■ Task to complete ■
Give only the count of lines that contain "Rear" in the material.

■ Exercise material ■

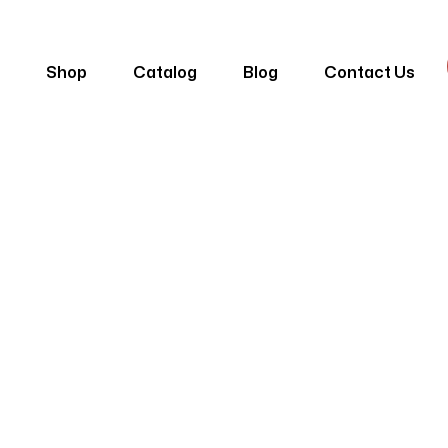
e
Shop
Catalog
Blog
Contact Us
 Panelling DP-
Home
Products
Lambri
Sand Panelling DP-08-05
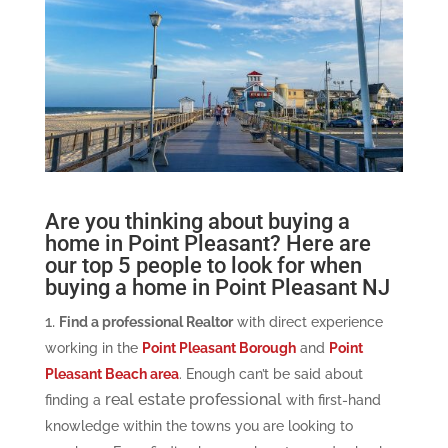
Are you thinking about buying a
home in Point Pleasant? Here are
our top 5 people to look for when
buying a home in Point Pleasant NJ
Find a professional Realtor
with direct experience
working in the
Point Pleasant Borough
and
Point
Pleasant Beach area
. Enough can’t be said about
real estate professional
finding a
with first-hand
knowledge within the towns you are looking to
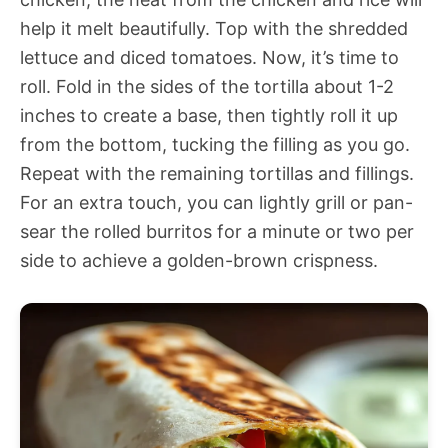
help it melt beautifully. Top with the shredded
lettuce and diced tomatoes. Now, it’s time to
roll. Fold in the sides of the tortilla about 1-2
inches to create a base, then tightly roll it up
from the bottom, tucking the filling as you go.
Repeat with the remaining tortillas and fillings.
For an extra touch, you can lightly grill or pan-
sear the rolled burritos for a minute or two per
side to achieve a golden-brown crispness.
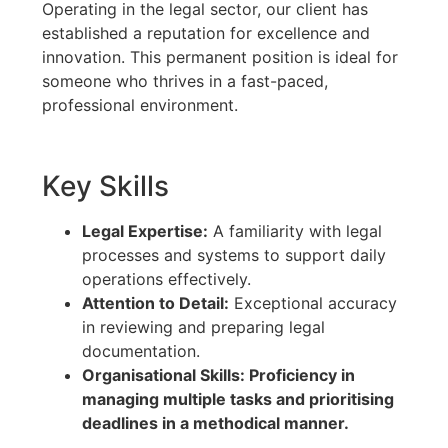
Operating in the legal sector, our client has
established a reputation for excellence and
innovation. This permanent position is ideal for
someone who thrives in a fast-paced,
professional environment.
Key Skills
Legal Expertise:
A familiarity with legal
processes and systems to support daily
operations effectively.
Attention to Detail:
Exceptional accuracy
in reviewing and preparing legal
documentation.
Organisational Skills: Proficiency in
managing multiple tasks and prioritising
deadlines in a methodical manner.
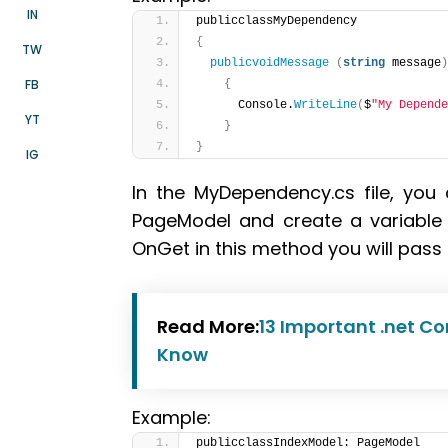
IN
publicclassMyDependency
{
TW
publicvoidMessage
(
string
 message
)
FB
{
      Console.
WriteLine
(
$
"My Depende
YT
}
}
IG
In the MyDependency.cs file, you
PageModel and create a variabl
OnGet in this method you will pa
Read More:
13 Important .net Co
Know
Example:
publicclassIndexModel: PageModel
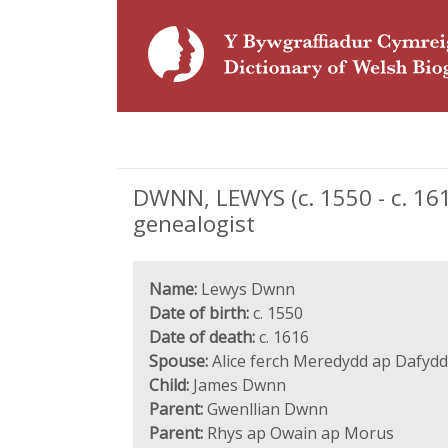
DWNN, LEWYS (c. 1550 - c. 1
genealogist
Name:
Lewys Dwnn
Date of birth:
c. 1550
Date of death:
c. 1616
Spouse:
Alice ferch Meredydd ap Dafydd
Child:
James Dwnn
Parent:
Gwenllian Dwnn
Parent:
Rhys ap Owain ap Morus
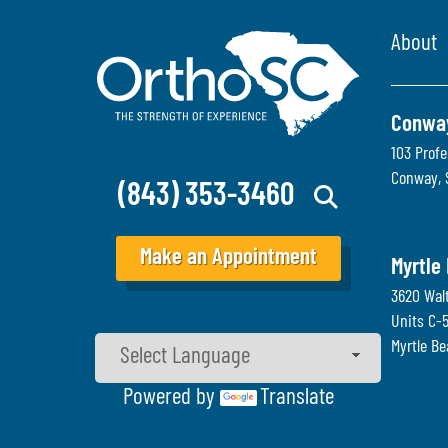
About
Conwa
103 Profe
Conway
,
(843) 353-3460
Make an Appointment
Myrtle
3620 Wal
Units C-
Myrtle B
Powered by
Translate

==

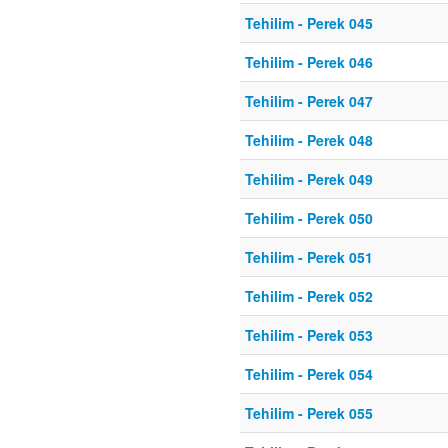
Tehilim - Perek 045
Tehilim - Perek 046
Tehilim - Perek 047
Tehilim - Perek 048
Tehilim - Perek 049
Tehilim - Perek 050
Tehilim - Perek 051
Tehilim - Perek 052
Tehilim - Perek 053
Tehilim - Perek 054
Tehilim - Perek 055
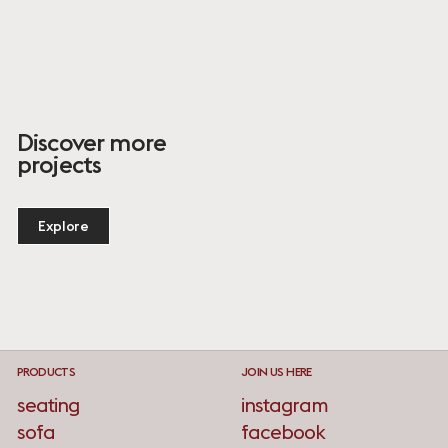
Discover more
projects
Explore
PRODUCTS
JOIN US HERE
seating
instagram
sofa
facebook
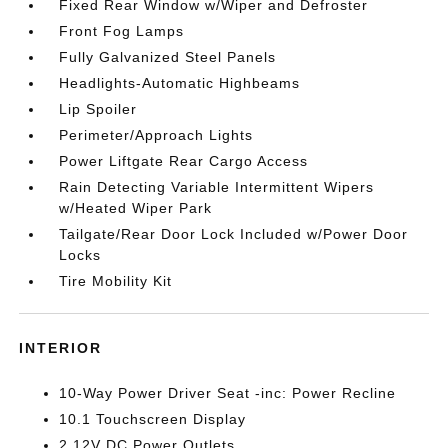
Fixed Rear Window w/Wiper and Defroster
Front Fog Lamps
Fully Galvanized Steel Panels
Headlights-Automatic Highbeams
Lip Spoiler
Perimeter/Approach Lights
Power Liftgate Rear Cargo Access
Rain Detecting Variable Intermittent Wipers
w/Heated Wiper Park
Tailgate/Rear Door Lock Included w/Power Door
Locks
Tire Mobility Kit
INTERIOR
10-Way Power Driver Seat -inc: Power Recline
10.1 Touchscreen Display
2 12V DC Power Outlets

■ Exercise output ■
3